» Data:
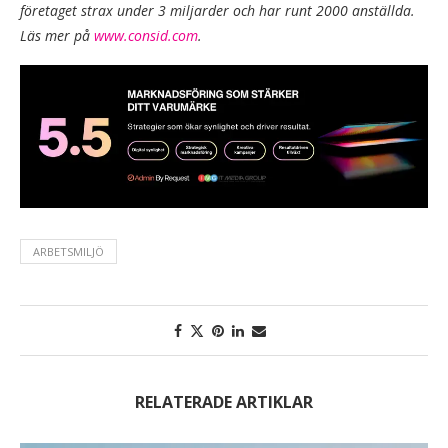
företaget strax under 3 miljarder och har runt 2000 anställda.
Läs mer på
www.consid.com
.
ARBETSMILJÖ
RELATERADE ARTIKLAR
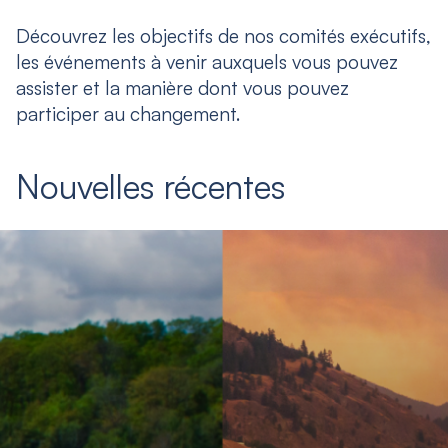
Découvrez les objectifs de nos comités exécutifs,
les événements à venir auxquels vous pouvez
assister et la manière dont vous pouvez
participer au changement.
Nouvelles récentes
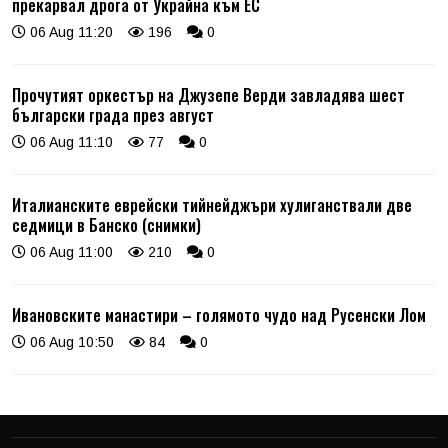
прекарвал дрога от Украйна към ЕС
06 Aug 11:20
196
0
Прочутият оркестър на Джузепе Верди завладява шест
български града през август
06 Aug 11:10
77
0
Италианските еврейски тийнейджъри хулиганствали две
седмици в Банско (снимки)
06 Aug 11:00
210
0
Ивановските манастири – голямото чудо над Русенски Лом
06 Aug 10:50
84
0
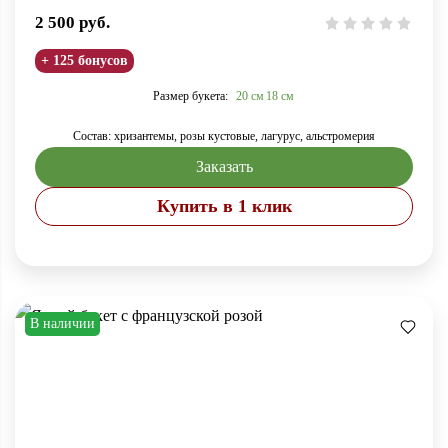
2 500
руб.
+ 125 бонусов
Размер букета:
20 см
18 см
Состав: хризантемы, розы кустовые, лагурус, альстромерия
Заказать
Купить в 1 клик
В наличии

» Assignment: Omitting all images, retype each line of the records precisely.

» Answer space:
företaget strax under 3 miljarder och har runt 2000 anställda.
Läs mer på
www.consid.com
.
ARBETSMILJÖ
RELATERADE ARTIKLAR
Découvrez les objectifs de nos comités exécutifs,
les événements à venir auxquels vous pouvez
assister et la manière dont vous pouvez
participer au changement.
Nouvelles récentes
прекарвал дрога от Украйна към ЕС
06 Aug 11:20
196
0
Прочутият оркестър на Джузепе Верди завладява шест
български града през август
06 Aug 11:10
77
0
Италианските еврейски тийнейджъри хулиганствали две
седмици в Банско (снимки)
06 Aug 11:00
210
0
Ивановските манастири – голямото чудо над Русенски Лом
06 Aug 10:50
84
0
2 500
руб.
+ 125 бонусов
Размер букета:
20 см
18 см
Состав: хризантемы, розы кустовые, лагурус, альстромерия
Заказать
Купить в 1 клик
В наличии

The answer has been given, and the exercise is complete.